The eldest of seven children, she understands Spanish and French as well as speaking two languages.
She worked as a councillor for tertiary students at St Louise de Marillac in Sorsogon, before working as a counsellor for Filipinos married to foreign nationals at Manila's Commission on Filipinos Overseas, under the Department of Foreign Affairs (now under Office of the President).
She then returned to tertiary study and finished a masters in special education looking at sexual issues of children with special needs. She then pursued her PhD at De la Salle University-Dasmarinas, which is on hold while she works at Shakti.
She never planned to leave the Philippines, but a chance visit to Tauranga with her mother five years ago to visit her sister (a nurse here) inspired her to do so.
She is a parishioner at St Mary's Immaculate in Tauranga but has not wanted to bother the priest with details of her work. "He's a very busy man."
Shakti is not-for-profit and helps migrants with education and life skills. Its number one role is protecting women against domestic violence, though.
Social expectations and the threat of losing their work or visitor visa, which their husband sponsors, keeps many women in violent relationships.
"They cannot drive, they cannot speak English. How can they work? They don't even know how to swipe [an Eftpos card]. We've encountered some of them. They will stay quiet about the abuse just to keep the relationship because they would do anything to be in New Zealand."
Awash in tradition, saddled with pride and lacking decent resources to help, Tauranga is a city where Western traditions can't always save the broken-hearted.
With a police siren fittingly screaming outside, she says just half their clients leave their partner for good.

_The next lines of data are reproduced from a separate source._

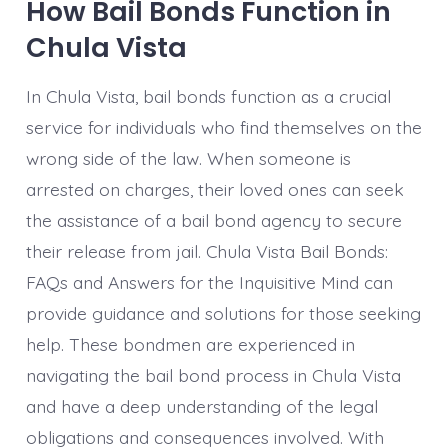
How Bail Bonds Function in
Chula Vista
In Chula Vista, bail bonds function as a crucial
service for individuals who find themselves on the
wrong side of the law. When someone is
arrested on charges, their loved ones can seek
the assistance of a bail bond agency to secure
their release from jail. Chula Vista Bail Bonds:
FAQs and Answers for the Inquisitive Mind can
provide guidance and solutions for those seeking
help. These bondmen are experienced in
navigating the bail bond process in Chula Vista
and have a deep understanding of the legal
obligations and consequences involved. With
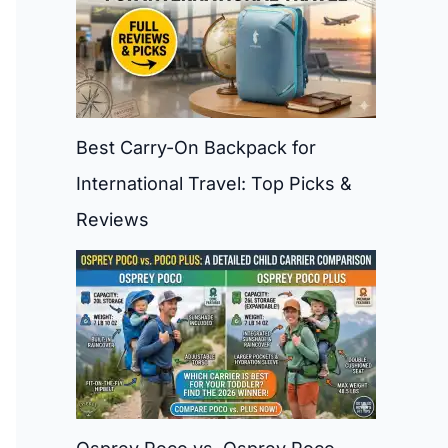
Best Carry-On Backpack for
International Travel: Top Picks &
Reviews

There have been no deaths in the Bay of Plenty, but there have been some serious injuries.
One woman needed physiotherapy on her hand when she shattered a house window to escape her husband.
Shakti doesn't have the money to meet the needs of the 119 cases they get a year. It's a daily battle.
My son has said: 'I will show you that the sacrifice [of coming here] was worth it.' He would like to be a doctor someday.
"I always feel inspired," she says.
"I am excited coming here no matter how difficult the task is."